Sunday, March 28, 2021

The History of the Morton House Restaurant that was in Morton Grove, Illinois.

The Morton House, formerly the "St. Cloud House," at Miller's Mill, had been thoroughly renovated and refurnished in 1869. They offered room and board for $5 per week and $6  suites. The area attracted Roadhouses, pickle farms, and rose gardens.

The Morton House opened in October 1869 as a stagecoach stop and grocery. The Chicago, Milwaukee, and St. Paul Railroad track was laid through what would become the Village of Morton Grove in 1872. The whistle-stop (later station) at what had been Miller's Mill was named Morton Grove to honor one of the railroad's New York financiers, Levi Parsons Morton, who became the 22nd vice president of the United States from 1889 to 1893 for President Benjamin Harrison. Morton Grove became well known as a stagecoach stop. The village formally incorporated as Morton Grove on December 24, 1895.

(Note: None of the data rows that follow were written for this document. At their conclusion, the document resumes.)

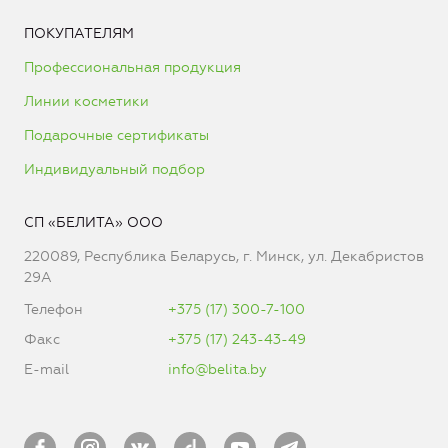
ПОКУПАТЕЛЯМ
Профессиональная продукция
Линии косметики
Подарочные сертификаты
Индивидуальный подбор
СП «БЕЛИТА» ООО
220089, Республика Беларусь, г. Минск, ул. Декабристов
29А
Телефон
+375 (17) 300-7-100
Факс
+375 (17) 243-43-49
E-mail
info@belita.by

The little frame building grew with the railroad, adding more rooms. It had become a tradition with the Morton House, (on today's Lincoln Avenue at Lehigh, just south of Dempster), that when the Milwaukee Road train would approach the crossing near the restaurant, the bartender would rush out with his lantern, signal the train to a stop and serve the engineer a beer. The practice was continued for years until the high-speed modern trains made it impossible.
In the U.S., during the 17th to 20th centuries, Groceries, Saloons, Taverns, Public Houses, and Hotel Bars sometimes issued tokens that could be used in payment for future drinks. When buying a round of drinks for friends, the bartender would give a token to those patrons already having a drink, and collect the full sum from the round-buyer. The owner would collect the money immediately, and the drinkers would have a token for later use. As the token cost less to produce than the value of the drink, there was a significant profit to the bar owner. Sometimes, drinkers would take the token home, and forget to bring them back — which was pure profit. This has been cited as the reason bar owners loved tokens, and they were found in virtually every drinking establishment. Tokens were also used as change where the price of the drink was odd. For example, in frontier America, drinks were two for 25¢, (or one bit, 12.5¢) each, thus tokens exist in one-bit denominations. Early tokens were usually made of brass or tin.

Thru the years it has been an Inn, a country store, and an ice cream parlor. In 1936 it was purchased by Emil and Otis Dohl and converted into a popular family-type restaurant, serving German and American Fare. 
Dohl's Morton House, 6401 Lincoln at Lehigh, just south of Dempster.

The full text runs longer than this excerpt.